* What needs to be done:
Write out the records that follow exactly. Do not include pictures.

============

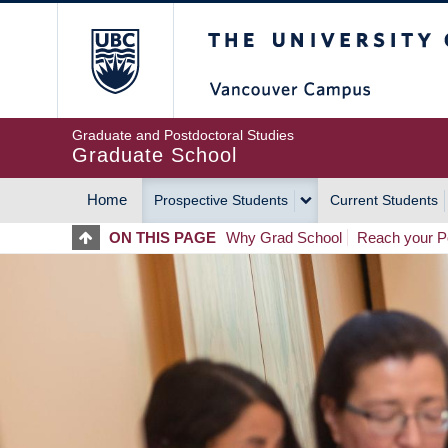
Skip
The University of Britis
to
main
content
Graduate and Postdoctoral Studies
Graduate School
Home
Prospective Students
Current Students
MAIN
ON THIS PAGE
Why Grad School
Reach your Po
NAVIGATION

============

* Response:
Skip
The University of Britis
to
main
content
Graduate and Postdoctoral Studies
Graduate School
Home
Prospective Students
Current Students
MAIN
ON THIS PAGE
Why Grad School
Reach your Po
NAVIGATION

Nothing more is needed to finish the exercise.